CSA Newsletter 11/14/18- Winter Migrations
Fall is ending and winter is closing in fast. As temperatures change across the globe plenty of migratory birds are making their way to warmer weather. Some, such as the Trumpeter Swan, have already arrived and often stop in a neighboring field for rest, providing our lucky eyes with quite an astonishing sight. With a wingspan larger than seven feet, standing height of roughly four feet and a weight of nearly thirty pounds these birds are quite easy to spot when making their abrupt, near-perfect trumpet-sounding calls as they flock amongst the vast gray sky.
The migration of birds has me viewing my own patterns in a similar way as I too will be headed south for a brief moment this winter.
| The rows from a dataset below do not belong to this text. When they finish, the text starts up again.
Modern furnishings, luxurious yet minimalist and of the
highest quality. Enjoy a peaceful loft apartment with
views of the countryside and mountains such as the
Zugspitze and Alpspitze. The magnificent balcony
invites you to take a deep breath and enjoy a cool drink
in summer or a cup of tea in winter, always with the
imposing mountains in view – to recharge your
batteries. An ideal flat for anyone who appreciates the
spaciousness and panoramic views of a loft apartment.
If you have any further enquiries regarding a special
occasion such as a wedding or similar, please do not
Come December there will be a different sight for me to witness: I too will be flying, metaphorically, in my truck southbound in search of warmer weather and in hopes to see cherished friends and family- as will most of the farmers here at one point or another throughout this winter with our anticipated decrease in workload. Like the birds many of us will be laying low for the winter, flocking together with our friends and family. Unlike the birds, many of us will be returning to the fields before the frosts have melted.
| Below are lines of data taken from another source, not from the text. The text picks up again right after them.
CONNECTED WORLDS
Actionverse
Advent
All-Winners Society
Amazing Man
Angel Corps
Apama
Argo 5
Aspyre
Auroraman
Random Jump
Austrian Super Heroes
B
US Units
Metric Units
With the 2019 plan in mind we will be back in the greenhouses starting the seeds, cutting back and stringing up raspberry canes and preparing the farm for the next growing season. With the frost creeping into our mornings, beckoning the end of this season, we can now look forward to the new, early season work to be done when we return in 2019. I am also looking forward to moving into a new nest upon my return north, one that I’ve been working on throughout this past summer and hope to stay toasty warm as well as dry throughout the winter days and into the early season work. After these winter days I’ll be eagerly awaiting the return of all of my migratory friends- both farmers and birds.